Vous vous souvenez du Second disciple, cet excellent roman noir de Kenan Görgün? Eh bien avec Oublie que je t'ai tuée, l'auteur se livre à un autre type d'exercice et il se montre tout aussi brillant. Ce n'est pas un hasard si l'intrigue se déroule à New-York, et ce n'est pas une coquetterie. Kenan Görgün embrasse une forme de comédie noire qui fut très pratiquée par les Américains, en littérature comme au cinéma. Stan et Rosannah aurait bien aimé vivre dans une comédie romantique, mais tout comme Giedre fait remarquer dans une chanson "qu'on n'est pas dans une chanson de Grégoire", eh bien Kenan Görgün rappelle à son personnage qu'il ne vit pas dans une comédie romantique avec Meg Ryan et Tom Hanks. Il brosse des portraits au doux vitriol, avec un humour qui rappelle les riches heures de l'humour new-yorkais. Il rend hommage au cinéma, mais aussi à la musique, pop, rock, chaque chapitre étant un "track", un morceau dont les paroles douces-amères renvoient aux errements du personnage. Il rend hommage au New York de Paul Auster...
Quand j'ai commencé le roman, j'ai pensé à Boileau-Narcejac, mais aussi et surtout à Jean Delion, c'est-à-dire Jean Laborde (alias Raf Vallet) qui publiait sous ce pseudo des comédies noires et acérées, qui ont bien vieilli (j'ai en particulier pensé à Quand me tues-tu?). Car les personnages de Boileau-Narcejac sont très loin de ceux Kenan Görgün. Stan, son "héros", est un type ordinaire qui pleure sur son sort. Je ne crois pas pour autant qu'il ait voulu en faire un personnage détestable. Non, c'est plutôt un homme pris dans ses contradictions, une sorte de Monsieur Bovary. De même, les femmes du roman ne sont pas des femelles dangereuses pour les hommes qu'elles dominent.
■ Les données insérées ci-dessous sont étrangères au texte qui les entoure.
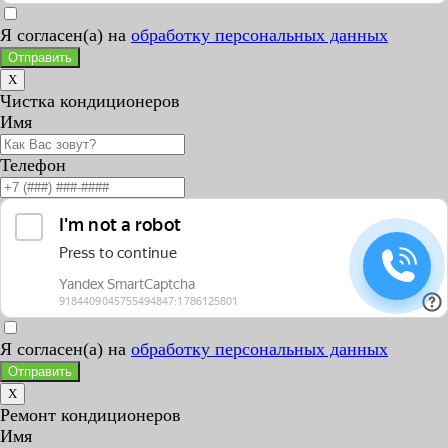
Я согласен(а) на
обработку персональных данных
Отправить
X
Чистка кондиционеров
Имя
Телефон
Я согласен(а) на
обработку персональных данных
Отправить
X
Ремонт кондиционеров
Имя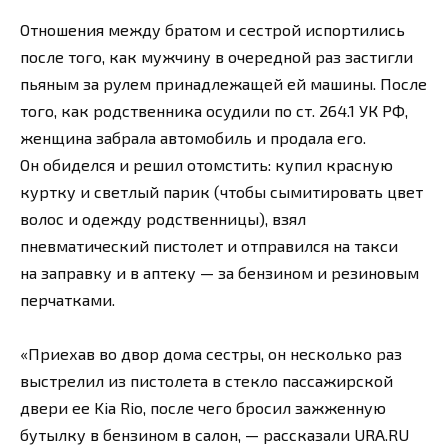
Отношения между братом и сестрой испортились
после того, как мужчину в очередной раз застигли
пьяным за рулем принадлежащей ей машины. После
того, как родственника осудили по ст. 264.1 УК РФ,
женщина забрала автомобиль и продала его.
Он обиделся и решил отомстить: купил красную
куртку и светлый парик (чтобы сымитировать цвет
волос и одежду родственницы), взял
пневматический пистолет и отправился на такси
на заправку и в аптеку — за бензином и резиновым
перчатками.
«Приехав во двор дома сестры, он несколько раз
выстрелил из пистолета в стекло пассажирской
двери ее Kia Rio, после чего бросил зажженную
бутылку в бензином в салон, — рассказали URA.RU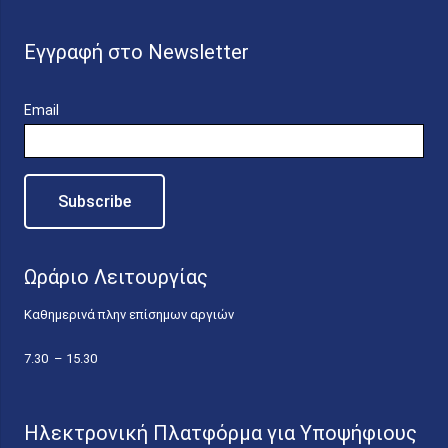
Εγγραφή στο Newsletter
Email
Ωράριο Λειτουργίας
Καθημερινά πλην επίσημων αργιών
7.30 – 15.30
Ηλεκτρονική Πλατφόρμα για Υποψήφιους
Kenan Görgün met Stan aux prises avec des femmes qui n'ont rien des garces ou des folles manipulatrices de Boileau-Narcejac : les temps ont changé, et Stan se sent remis en cause dans ses rêves, dans ses aspirations, par la réussite flamboyante de sa femme. Mais il n'est pas victime, il est juste à côté de la plaque. Pauvre petit bonhomme un brin castré (et je ne me moque pas), il comprend toujours tout trop tard, avec Susannah, avec "Strawberry Queen", et tout lui échappe. Pour autant, il n'est pas un personnage ridicule, et c'est toute la force de Kenan Görgün : là où les comédies noires et les romans à suspense se faisaient l'écho angoissé ou purement moqueur des changements de société, Oublie que je t'ai tuée saisit la complexité des sentiments amoureux, la difficulté de la performance qu'est devenu l'épanouissement dans le couple, la parade des vanités sociales. Stan n'est pas ridicule, il est déboussolé.
Kenan Görgün réussit brillamment l'exercice d'une comédie noire qui saisit l'époque, il utilise avec brio les codes (ah le policier qui pige tout l'air de rien, avec ses chewing-gums aux parfums variés, sa vieille bagnole, Columbo, si tu nous entends! J'ADORE), mais l'exercice n'a rien de vain. [...] Kenan Görgün n'est pas le jouet des représentations sociales, il les regarde en face, mi-sérieux, mi-amusé, jamais dupe.